In questo campionato in cui Milan e Juventus combattono per lo scudetto, a portare avanti l’orgoglio meridionale sono le città dei due vulcani, il Vesuvio e l’Etna, Napoli e Catania. Due società che fino a poco tempo fa militavano nella terza serie adesso lottano a volte fianco a fianco (vedi eliminazione del Siena, vedi l’1-0 sulla Lazio) a volte contro per portare un po’ del calcio che conta pure al sud Italia, per poter far conoscere il calore meridionale in tutta Europa e a tutti gli appassionati di pallone che, non sanno…
Il Napoli sembra ormai una società affermata in Italia ma anche in Europa, grazie all’ottima annata di Champions League che li ha visti bloccarsi solo agli ottavi di finale contro il Chelsea di Drogba , Lampard e company. Immagini che hanno riportato ai vecchi tempi degli scudetti di Maratona. Il Catania invece vuole iniziare la propria storia proprio dalla speranza di agganciare il sesto posto che significherebbe la storica qualificazione ai preliminari di Europa League od ex coppa Uefa se volete.
Oltre ai vulcani ed all’orizzonte europeo, Napoli e Catania hanno in comune il calore della gente, il sole, il mare e la fortuna di essere state prese dal nulla (calcisticamente parlando) da due presidenti che le hanno portate allo splendore di oggi.
Aurelio De Laurentis, nel 2004, prese il Napoli appena uscito dal tribunale e diretto in serie C1, un mondo così lontano e buio in confronto a quello che era stato vissuto fino a qualche anno prima. Obiettivo? Riesumare i fasti d’un tempo e rendere alla piazza un finale più lieto di quello prospettato prima del suo arrivo. Il primo anno di purgatorio si concluse anch’esso come una serie cinematografica non proprio finita bene, anzi iniziata male e finita peggio, proprio con la sconfitta/spareggio per la B, niente di meno che contro i peggiori nemici dell’Avellino. Ma De Laurentis prese per mano quel Napoli, gli diede un progetto, un direttore sportivo come Pierpaolo Marino, ed in due anni portò la squadra a volare nuovamente in serie A, sorvolando subito i cieli d’Europa, con l’intertoto il primo anno, e successivamente Europa League (sedicesimi di Finale) e fino ad oggi, Champions League.
Se il Napoli venne preso in un frangente scomodo in C1, ma pur sempre con un grande blasone segnato nel passato, Antonino Pulvirenti prese un Catania che dalla serie A mancava da una generazione, oltre 20 anni, senza giocatori, in serie B, per giunta indebitato.
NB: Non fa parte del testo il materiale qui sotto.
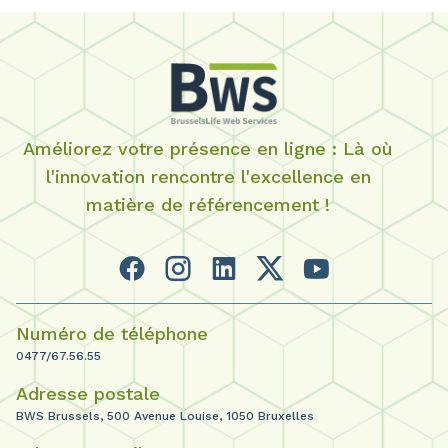
Améliorez votre présence en ligne : Là où
l'innovation rencontre l'excellence en
matière de référencement !
Numéro de téléphone
0477/67.56.55
Adresse postale
BWS Brussels, 500 Avenue Louise, 1050 Bruxelles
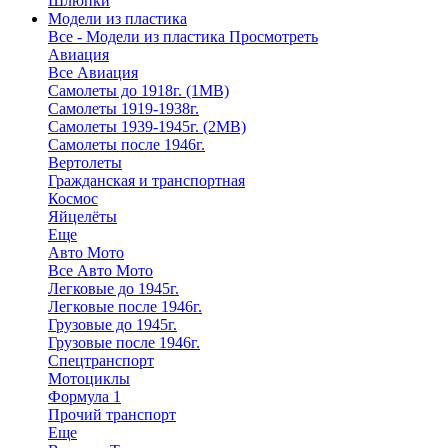
Шлюпки
Модели из пластика
Все - Модели из пластика
Просмотреть
Авиация
Все Авиация
Самолеты до 1918г. (1МВ)
Самолеты 1919-1938г.
Самолеты 1939-1945г. (2МВ)
Самолеты после 1946г.
Вертолеты
Гражданская и транспортная
Космос
Яйцелёты
Еще
Авто Мото
Все Авто Мото
Легковые до 1945г.
Легковые после 1946г.
Грузовые до 1945г.
Грузовые после 1946г.
Спецтранспорт
Мотоциклы
Формула 1
Прочий транспорт
Еще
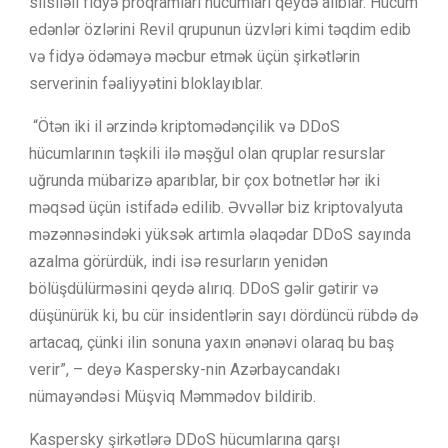
silsiləli fidyə proqramları hücumları qeydə alıblar. Hücum
edənlər özlərini Revil qrupunun üzvləri kimi təqdim edib
və fidyə ödəməyə məcbur etmək üçün şirkətlərin
serverinin fəaliyyətini bloklayıblar.
“Ötən iki il ərzində kriptomədənçilik və DDoS
hücumlarının təşkili ilə məşğul olan qruplar resurslar
uğrunda mübarizə aparıblar, bir çox botnetlər hər iki
məqsəd üçün istifadə edilib. Əvvəllər biz kriptovalyuta
məzənnəsindəki yüksək artımla əlaqədar DDoS sayında
azalma görürdük, indi isə resurların yenidən
bölüşdülürməsini qeydə alırıq. DDoS gəlir gətirir və
düşünürük ki, bu cür insidentlərin sayı dördüncü rübdə də
artacaq, çünki ilin sonuna yaxın ənənəvi olaraq bu baş
verir”, – deyə Kaspersky-nin Azərbaycandakı
nümayəndəsi Müşviq Məmmədov bildirib.
Kaspersky şirkətlərə DDoS hücumlarına qarşı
Prima che programmare si dovette pensare a rifondare, la prima pietra fu Pietro, Pietro Lo Monaco, il direttore che Pulvirenti aveva saggiata ed apprezzato nell’esperienza con l’Acireale, e che portò a Catania giocatori d’esperienza (vedi Ferrante) ma che non portarono il giusto apporto alla causa. L’anno successivo i dirigenti etnei non commisero lo stesso errore e impostando la rosa con innesti freschi e giovani, che sulla carta sembravano meno competitivi, vinsero la loro prima scommessa: il 28 maggio 2006, la promozione in serie A, la speranza e la promessa di poterci stare il più possibile.
Gli anni, le soddisfazioni, le delusioni, i gol, passano e il Catania riesce a salvarsi anno dopo anno, ottenendo sempre più salvezze, equiparabili a scudetti, sudando sempre meno e giocando, e divertendo sempre di più fino a conquistarsi un ruolo nella lotta per l’Europa League, sovvertire l’assetto calcistico siciliano che vedeva il Palermo squadra di punta, battuto sempre nei derby, ma sempre davanti al termine del campionato.
Domenica il Catania affronterà il Napoli per una partita dal sapore “continentale” con la consapevolezza di potersela giocare contro una squadra che si trova a proprio agio in Europa con i suoi tre tenori Cavani – Lavezzi – Hamsik e di poter rispondere con Bergessio – Gomez – Barrientos.
Sarà sicuramente una partita calda per l’importanza dei punti in palio e scaldata dai caldi tifosi partenopei e catanesi, con la speranza che questa volta si concluda con una stretta di mano.